What you should do
Your answer should be the full data, transcribed exactly, with no pictures in it.

(Extracted page text data)
──────────────────────────────

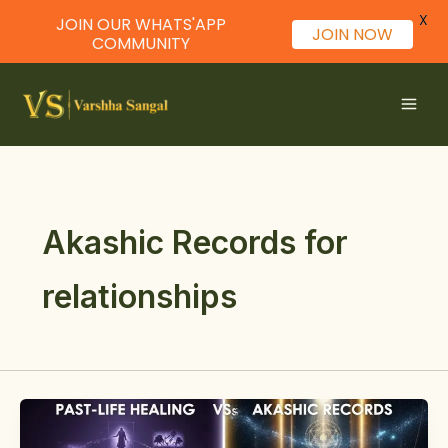
X
JOIN OUR WHATS'APP
JOIN NOW
COMMUNITY
Skip
to
content
Akashic Records for
relationships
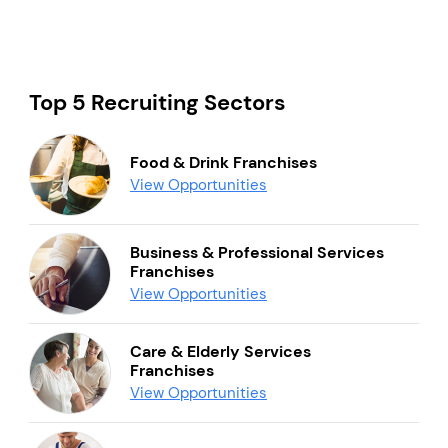
Top 5 Recruiting Sectors
Food & Drink Franchises
View Opportunities
Business & Professional Services
Franchises
View Opportunities
Care & Elderly Services
Franchises
View Opportunities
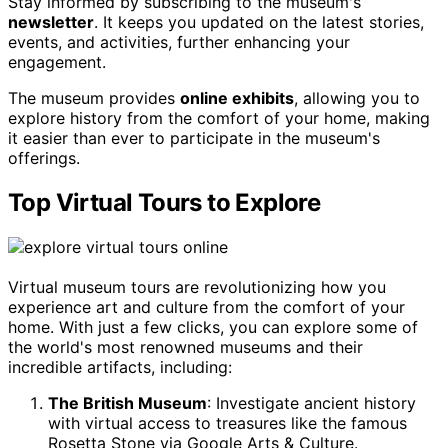
Stay informed by subscribing to the museum's
newsletter
. It keeps you updated on the latest stories,
events, and activities, further enhancing your
engagement.
The museum provides
online exhibits
, allowing you to
explore history from the comfort of your home, making
it easier than ever to participate in the museum's
offerings.
Top Virtual Tours to Explore
Virtual museum tours are revolutionizing how you
experience art and culture from the comfort of your
home. With just a few clicks, you can explore some of
the world's most renowned museums and their
incredible artifacts, including:
The British Museum
: Investigate ancient history
with virtual access to treasures like the famous
Rosetta Stone via Google Arts & Culture.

──────────────────────────────

Task response
X
JOIN OUR WHATS'APP
JOIN NOW
COMMUNITY
Skip
to
content
Akashic Records for
relationships
Top 5 Recruiting Sectors
Food & Drink Franchises
View Opportunities
Business & Professional Services
Franchises
View Opportunities
Care & Elderly Services
Franchises
View Opportunities
Stay informed by subscribing to the museum's
newsletter
. It keeps you updated on the latest stories,
events, and activities, further enhancing your
engagement.
The museum provides
online exhibits
, allowing you to
explore history from the comfort of your home, making
it easier than ever to participate in the museum's
offerings.
Top Virtual Tours to Explore
Virtual museum tours are revolutionizing how you
experience art and culture from the comfort of your
home. With just a few clicks, you can explore some of
the world's most renowned museums and their
incredible artifacts, including:
The British Museum
: Investigate ancient history
with virtual access to treasures like the famous
Rosetta Stone via Google Arts & Culture.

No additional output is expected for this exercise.